»»

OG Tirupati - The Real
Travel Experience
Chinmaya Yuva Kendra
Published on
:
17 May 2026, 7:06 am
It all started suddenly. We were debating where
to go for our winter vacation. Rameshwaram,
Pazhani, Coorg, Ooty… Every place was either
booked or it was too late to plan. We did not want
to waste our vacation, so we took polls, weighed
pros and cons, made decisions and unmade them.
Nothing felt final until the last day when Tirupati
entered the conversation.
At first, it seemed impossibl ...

««

AIM OF THE TASK: Your task is to return the full listing exactly as it was given.

PROBLEM SOLUTION:
OG Tirupati - The Real
Travel Experience
Chinmaya Yuva Kendra
Published on
:
17 May 2026, 7:06 am
It all started suddenly. We were debating where
to go for our winter vacation. Rameshwaram,
Pazhani, Coorg, Ooty… Every place was either
booked or it was too late to plan. We did not want
to waste our vacation, so we took polls, weighed
pros and cons, made decisions and unmade them.
Nothing felt final until the last day when Tirupati
entered the conversation.
At first, it seemed impossibl ...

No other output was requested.